Wednesday, March 3, 2010

The Blakean Metaphysic

As true vision perceives the very essence of reality, it cannot help but be metaphysical by nature. The difference with Blake is that, though he identifies different realms of reality, these are really only domains of knowing, making Blake's metaphysic purely epistemological; indeed, methods of knowing form the philosophic crucible of Blake's entire worldview, and are thus present in all aspects, symbolic or otherwise.

In order to re-awaken Albion, or the creative humanity complete in itself, we must realize a 'spiritualized' mode of seeing, an active epistemic that appears in direct and intended contrast to the passive sense impressions of empirical science. This is reality itself, as Blake affirms: 'Imagination is not a State: it is the Human Existence Itself'. The Gospels, and the prophecies found in Ezekiel, Acts, and the Book of Revelation, are all higher forms of this true divine vision, graciously preserved in their purity, and altogether characterize the Biblical tradition that Blake wishes to exhume from its miserable tomb and to once more exalt on high. He ultimately wishes to see 'Eternity in a grain of sand, And a heaven in a wild flower'; to see the infinitely beautiful in every single perception: this is precisely what he means by the spiritual, imaginative vision.

Although this is a grand and visually lofty idea, it is hardly the sole, exclusive type of 're-awakening'; it does, however, entail any other individual method, though its form might appear differently. Northrop Frye, the pre-eminent Blake scholar, says that, ' there are exactly as many realities as there are men'. This leads us to another central idea: the differentiation between 'General forms' and 'Minute Particulars'; Blake believes that the former results in a spurious aggregate comprised of an array of particulars assembled by the 'tools of Satan', or 'Memory', and 'Ratio', or fallen reason. This is when the individual loses its particular vitality and is crudely absorbed into the monstrous generality, which cares only for an equality en masse and not for the specific needs of its members.

Blake encounters an essential problem early on when he tries to visualize just how the individual becomes part of the greater 'universal Humanity' while yet retaining his identity; some have said of him in regard to this complexity: 'Bake is a dualist who wants and tries to be a monist'. Whether he ever truly solves this problem is debatable, but this question is important to keep in mind. For the present, it is to be known that Blake's most ambitious goal in this regard is to preserve a man's particular reality whilst according it to the overall humanity, and not losing its vitality to abstraction and generalities in the process.

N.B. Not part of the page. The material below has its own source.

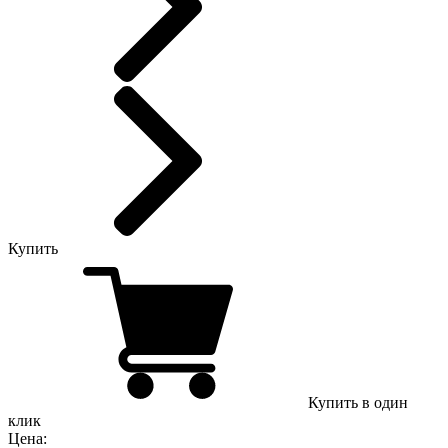
Купить
Купить в один
клик
Цена:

The declaration, 'As a man is So he Sees', helps us in comprehending that subject and object are not two different things but one inseparable reality. If we visualize the external world in terms of our own internal understanding, what is the mundane reality but the physical extension of our own ideas? The old philosophical proverb, esse est percipi, or being is perception, applies immediately to the present context, as nothing really is if it is not attached with a particular identity deriving from our highest sense, viz. imagination. Thus we can see how a proper delineation of the sacred and the profane takes place; when something is spotted and brought into artistic detail by imaginative vision, it is bequeathed with a certain sacrality; and when something is obscure and irrelevant to everything but the sensual, it is deemed illusory and thus profane.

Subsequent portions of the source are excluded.